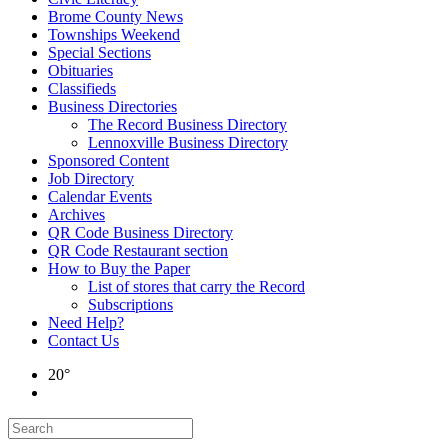
Brome County News
Townships Weekend
Special Sections
Obituaries
Classifieds
Business Directories
The Record Business Directory
Lennoxville Business Directory
Sponsored Content
Job Directory
Calendar Events
Archives
QR Code Business Directory
QR Code Restaurant section
How to Buy the Paper
List of stores that carry the Record
Subscriptions
Need Help?
Contact Us
20°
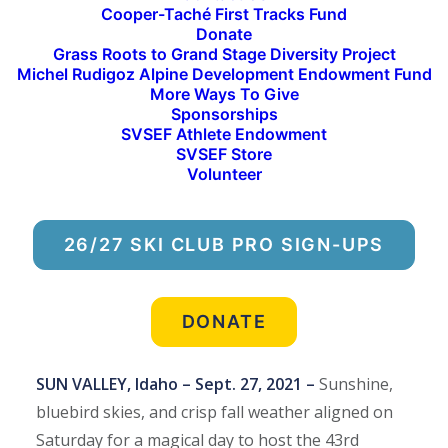
Cooper-Taché First Tracks Fund
3. Aurora Cramer 48:44 (SVSEF XC Post Grad
Donate
Team)
Grass Roots to Grand Stage Diversity Project
Michel Rudigoz Alpine Development Endowment Fund
More Ways To Give
Men’s Race Podium Results:
Sponsorships
1. Miles Fink-Debray 36:22
SVSEF Athlete Endowment
2. Johnny Hagenbuch 37:05 (SVSEF XC Gold Team
SVSEF Store
Volunteer
and U.S. Ski Team)
3. Peter Wolter 37:27 (SVSEF XC Gold Team)
26/27 SKI CLUB PRO SIGN-UPS
Sarah Goble and Miles Fink-Debray Top the
Podium at 43rd Annual Baldy Hill Climb
Hikers and Runners Ascend Bald Mountain in Support
DONATE
of Sun Valley Ski Education Foundation
SUN VALLEY, Idaho – Sept. 27, 2021 –
Sunshine,
bluebird skies, and crisp fall weather aligned on
Saturday for a magical day to host the 43rd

WHAT THE TASK REQUIRES
Your task is to repeat the data above exactly while excluding the pictures.

EXPECTED ANSWER
Brome County News
Townships Weekend
Special Sections
Obituaries
Classifieds
Business Directories
The Record Business Directory
Lennoxville Business Directory
Sponsored Content
Job Directory
Calendar Events
Archives
QR Code Business Directory
QR Code Restaurant section
How to Buy the Paper
List of stores that carry the Record
Subscriptions
Need Help?
Contact Us
20°
Cooper-Taché First Tracks Fund
3. Aurora Cramer 48:44 (SVSEF XC Post Grad
Donate
Team)
Grass Roots to Grand Stage Diversity Project
Michel Rudigoz Alpine Development Endowment Fund
More Ways To Give
Men’s Race Podium Results:
Sponsorships
1. Miles Fink-Debray 36:22
SVSEF Athlete Endowment
2. Johnny Hagenbuch 37:05 (SVSEF XC Gold Team
SVSEF Store
Volunteer
and U.S. Ski Team)
3. Peter Wolter 37:27 (SVSEF XC Gold Team)
26/27 SKI CLUB PRO SIGN-UPS
Sarah Goble and Miles Fink-Debray Top the
Podium at 43rd Annual Baldy Hill Climb
Hikers and Runners Ascend Bald Mountain in Support
DONATE
of Sun Valley Ski Education Foundation
SUN VALLEY, Idaho – Sept. 27, 2021 –
Sunshine,
bluebird skies, and crisp fall weather aligned on
Saturday for a magical day to host the 43rd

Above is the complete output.